Start of Supplied records

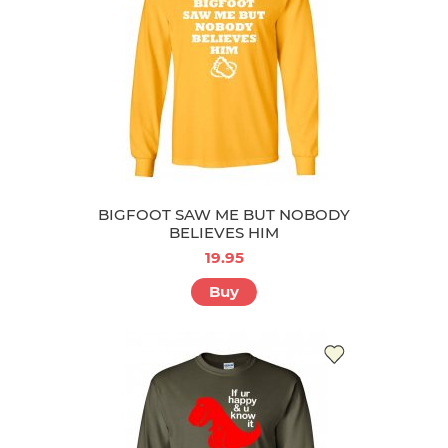
BIGFOOT SAW ME BUT NOBODY
BELIEVES HIM
19.95
Buy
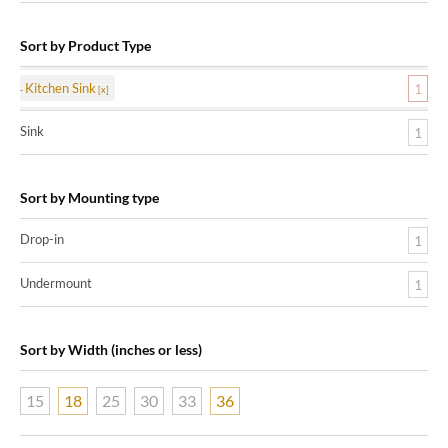
Sort by Product Type
Kitchen Sink
1
Sink
1
Sort by Mounting type
Drop-in
1
Undermount
1
Sort by Width (inches or less)
15
18
25
30
33
36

End of Supplied records

Task instructions =
The response should repeat each record precisely and contain no pictures.

Task result =
BIGFOOT SAW ME BUT NOBODY
BELIEVES HIM
19.95
Buy
Sort by Product Type
Kitchen Sink
1
Sink
1
Sort by Mounting type
Drop-in
1
Undermount
1
Sort by Width (inches or less)
15
18
25
30
33
36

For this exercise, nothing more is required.